Data records Start Marker

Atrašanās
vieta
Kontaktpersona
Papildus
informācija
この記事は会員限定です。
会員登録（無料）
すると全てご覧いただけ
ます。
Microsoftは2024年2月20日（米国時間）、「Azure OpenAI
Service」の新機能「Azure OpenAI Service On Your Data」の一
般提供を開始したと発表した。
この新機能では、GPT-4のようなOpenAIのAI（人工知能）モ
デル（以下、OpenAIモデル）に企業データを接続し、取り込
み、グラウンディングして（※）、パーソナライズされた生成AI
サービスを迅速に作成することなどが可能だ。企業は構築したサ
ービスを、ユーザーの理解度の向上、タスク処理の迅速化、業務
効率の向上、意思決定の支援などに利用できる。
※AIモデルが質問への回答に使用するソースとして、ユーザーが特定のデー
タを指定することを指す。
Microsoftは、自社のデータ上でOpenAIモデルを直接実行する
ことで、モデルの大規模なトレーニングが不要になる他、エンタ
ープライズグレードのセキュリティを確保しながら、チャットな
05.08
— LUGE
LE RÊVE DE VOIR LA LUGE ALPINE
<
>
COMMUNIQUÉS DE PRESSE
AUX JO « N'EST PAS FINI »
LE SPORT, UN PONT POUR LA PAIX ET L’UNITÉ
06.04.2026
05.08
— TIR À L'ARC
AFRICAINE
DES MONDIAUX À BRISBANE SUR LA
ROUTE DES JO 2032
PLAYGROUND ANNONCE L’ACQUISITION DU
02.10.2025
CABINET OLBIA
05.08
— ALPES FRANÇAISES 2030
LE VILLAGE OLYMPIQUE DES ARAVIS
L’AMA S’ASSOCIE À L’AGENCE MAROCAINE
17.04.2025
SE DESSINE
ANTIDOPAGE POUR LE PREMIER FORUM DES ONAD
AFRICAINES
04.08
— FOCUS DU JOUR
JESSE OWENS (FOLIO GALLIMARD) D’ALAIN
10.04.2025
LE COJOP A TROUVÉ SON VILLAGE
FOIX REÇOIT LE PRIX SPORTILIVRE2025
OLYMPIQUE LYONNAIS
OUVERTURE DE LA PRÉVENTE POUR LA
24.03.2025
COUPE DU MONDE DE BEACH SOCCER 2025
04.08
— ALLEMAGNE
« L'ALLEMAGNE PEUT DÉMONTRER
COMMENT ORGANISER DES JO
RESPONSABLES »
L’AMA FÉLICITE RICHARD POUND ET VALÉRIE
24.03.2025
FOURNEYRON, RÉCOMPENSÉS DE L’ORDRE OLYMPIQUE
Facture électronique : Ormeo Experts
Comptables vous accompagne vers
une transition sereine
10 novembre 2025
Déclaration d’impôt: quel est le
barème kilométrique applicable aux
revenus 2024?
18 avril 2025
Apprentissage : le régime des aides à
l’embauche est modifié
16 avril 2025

Data records End Marker

Print all the records precisely.

Atrašanās
vieta
Kontaktpersona
Papildus
informācija
この記事は会員限定です。
会員登録（無料）
すると全てご覧いただけ
ます。
Microsoftは2024年2月20日（米国時間）、「Azure OpenAI
Service」の新機能「Azure OpenAI Service On Your Data」の一
般提供を開始したと発表した。
この新機能では、GPT-4のようなOpenAIのAI（人工知能）モ
デル（以下、OpenAIモデル）に企業データを接続し、取り込
み、グラウンディングして（※）、パーソナライズされた生成AI
サービスを迅速に作成することなどが可能だ。企業は構築したサ
ービスを、ユーザーの理解度の向上、タスク処理の迅速化、業務
効率の向上、意思決定の支援などに利用できる。
※AIモデルが質問への回答に使用するソースとして、ユーザーが特定のデー
タを指定することを指す。
Microsoftは、自社のデータ上でOpenAIモデルを直接実行する
ことで、モデルの大規模なトレーニングが不要になる他、エンタ
ープライズグレードのセキュリティを確保しながら、チャットな
05.08
— LUGE
LE RÊVE DE VOIR LA LUGE ALPINE
<
>
COMMUNIQUÉS DE PRESSE
AUX JO « N'EST PAS FINI »
LE SPORT, UN PONT POUR LA PAIX ET L’UNITÉ
06.04.2026
05.08
— TIR À L'ARC
AFRICAINE
DES MONDIAUX À BRISBANE SUR LA
ROUTE DES JO 2032
PLAYGROUND ANNONCE L’ACQUISITION DU
02.10.2025
CABINET OLBIA
05.08
— ALPES FRANÇAISES 2030
LE VILLAGE OLYMPIQUE DES ARAVIS
L’AMA S’ASSOCIE À L’AGENCE MAROCAINE
17.04.2025
SE DESSINE
ANTIDOPAGE POUR LE PREMIER FORUM DES ONAD
AFRICAINES
04.08
— FOCUS DU JOUR
JESSE OWENS (FOLIO GALLIMARD) D’ALAIN
10.04.2025
LE COJOP A TROUVÉ SON VILLAGE
FOIX REÇOIT LE PRIX SPORTILIVRE2025
OLYMPIQUE LYONNAIS
OUVERTURE DE LA PRÉVENTE POUR LA
24.03.2025
COUPE DU MONDE DE BEACH SOCCER 2025
04.08
— ALLEMAGNE
« L'ALLEMAGNE PEUT DÉMONTRER
COMMENT ORGANISER DES JO
RESPONSABLES »
L’AMA FÉLICITE RICHARD POUND ET VALÉRIE
24.03.2025
FOURNEYRON, RÉCOMPENSÉS DE L’ORDRE OLYMPIQUE
Facture électronique : Ormeo Experts
Comptables vous accompagne vers
une transition sereine
10 novembre 2025
Déclaration d’impôt: quel est le
barème kilométrique applicable aux
revenus 2024?
18 avril 2025
Apprentissage : le régime des aides à
l’embauche est modifié
16 avril 2025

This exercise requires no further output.